# Assigned task
Copy out all the data, word for word.

───── Material provided ─────

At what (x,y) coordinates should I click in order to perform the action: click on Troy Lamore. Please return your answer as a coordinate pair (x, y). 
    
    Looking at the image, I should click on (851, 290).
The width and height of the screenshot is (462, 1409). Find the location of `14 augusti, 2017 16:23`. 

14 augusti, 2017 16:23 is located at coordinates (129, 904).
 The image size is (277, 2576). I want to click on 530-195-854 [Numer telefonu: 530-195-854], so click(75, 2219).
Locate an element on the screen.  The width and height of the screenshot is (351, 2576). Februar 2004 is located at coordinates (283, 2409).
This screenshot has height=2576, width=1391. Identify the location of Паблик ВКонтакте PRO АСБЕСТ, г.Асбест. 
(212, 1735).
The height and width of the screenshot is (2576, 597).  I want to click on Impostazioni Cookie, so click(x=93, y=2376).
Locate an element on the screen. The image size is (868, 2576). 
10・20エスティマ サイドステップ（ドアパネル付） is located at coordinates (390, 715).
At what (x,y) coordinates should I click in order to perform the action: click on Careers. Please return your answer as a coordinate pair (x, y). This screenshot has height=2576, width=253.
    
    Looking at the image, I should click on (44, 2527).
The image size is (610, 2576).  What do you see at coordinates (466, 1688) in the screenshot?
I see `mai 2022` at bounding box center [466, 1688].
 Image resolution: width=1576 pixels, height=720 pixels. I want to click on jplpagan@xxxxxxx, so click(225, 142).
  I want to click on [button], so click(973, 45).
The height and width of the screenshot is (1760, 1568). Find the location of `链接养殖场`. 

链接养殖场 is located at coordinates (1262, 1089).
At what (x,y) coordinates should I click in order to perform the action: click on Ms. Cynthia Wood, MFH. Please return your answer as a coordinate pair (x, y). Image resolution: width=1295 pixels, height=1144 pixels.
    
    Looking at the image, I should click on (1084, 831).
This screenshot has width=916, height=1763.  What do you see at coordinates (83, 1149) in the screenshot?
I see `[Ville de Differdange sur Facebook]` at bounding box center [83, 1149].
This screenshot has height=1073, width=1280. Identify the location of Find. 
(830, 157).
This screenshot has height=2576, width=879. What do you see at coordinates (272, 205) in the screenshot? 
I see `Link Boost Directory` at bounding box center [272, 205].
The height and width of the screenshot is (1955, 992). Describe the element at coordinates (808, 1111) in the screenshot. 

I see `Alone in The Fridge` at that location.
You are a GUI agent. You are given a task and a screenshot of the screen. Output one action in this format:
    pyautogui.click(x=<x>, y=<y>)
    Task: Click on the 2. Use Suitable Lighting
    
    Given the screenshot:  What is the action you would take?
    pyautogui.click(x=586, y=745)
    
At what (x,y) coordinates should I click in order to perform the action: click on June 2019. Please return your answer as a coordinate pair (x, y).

─────

# Answer section
At what (x,y) coordinates should I click in order to perform the action: click on Troy Lamore. Please return your answer as a coordinate pair (x, y). 
    
    Looking at the image, I should click on (851, 290).
The width and height of the screenshot is (462, 1409). Find the location of `14 augusti, 2017 16:23`. 

14 augusti, 2017 16:23 is located at coordinates (129, 904).
 The image size is (277, 2576). I want to click on 530-195-854 [Numer telefonu: 530-195-854], so click(75, 2219).
Locate an element on the screen.  The width and height of the screenshot is (351, 2576). Februar 2004 is located at coordinates (283, 2409).
This screenshot has height=2576, width=1391. Identify the location of Паблик ВКонтакте PRO АСБЕСТ, г.Асбест. 
(212, 1735).
The height and width of the screenshot is (2576, 597).  I want to click on Impostazioni Cookie, so click(x=93, y=2376).
Locate an element on the screen. The image size is (868, 2576). 
10・20エスティマ サイドステップ（ドアパネル付） is located at coordinates (390, 715).
At what (x,y) coordinates should I click in order to perform the action: click on Careers. Please return your answer as a coordinate pair (x, y). This screenshot has height=2576, width=253.
    
    Looking at the image, I should click on (44, 2527).
The image size is (610, 2576).  What do you see at coordinates (466, 1688) in the screenshot?
I see `mai 2022` at bounding box center [466, 1688].
 Image resolution: width=1576 pixels, height=720 pixels. I want to click on jplpagan@xxxxxxx, so click(225, 142).
  I want to click on [button], so click(973, 45).
The height and width of the screenshot is (1760, 1568). Find the location of `链接养殖场`. 

链接养殖场 is located at coordinates (1262, 1089).
At what (x,y) coordinates should I click in order to perform the action: click on Ms. Cynthia Wood, MFH. Please return your answer as a coordinate pair (x, y). Image resolution: width=1295 pixels, height=1144 pixels.
    
    Looking at the image, I should click on (1084, 831).
This screenshot has width=916, height=1763.  What do you see at coordinates (83, 1149) in the screenshot?
I see `[Ville de Differdange sur Facebook]` at bounding box center [83, 1149].
This screenshot has height=1073, width=1280. Identify the location of Find. 
(830, 157).
This screenshot has height=2576, width=879. What do you see at coordinates (272, 205) in the screenshot? 
I see `Link Boost Directory` at bounding box center [272, 205].
The height and width of the screenshot is (1955, 992). Describe the element at coordinates (808, 1111) in the screenshot. 

I see `Alone in The Fridge` at that location.
You are a GUI agent. You are given a task and a screenshot of the screen. Output one action in this format:
    pyautogui.click(x=<x>, y=<y>)
    Task: Click on the 2. Use Suitable Lighting
    
    Given the screenshot:  What is the action you would take?
    pyautogui.click(x=586, y=745)
    
At what (x,y) coordinates should I click in order to perform the action: click on June 2019. Please return your answer as a coordinate pair (x, y).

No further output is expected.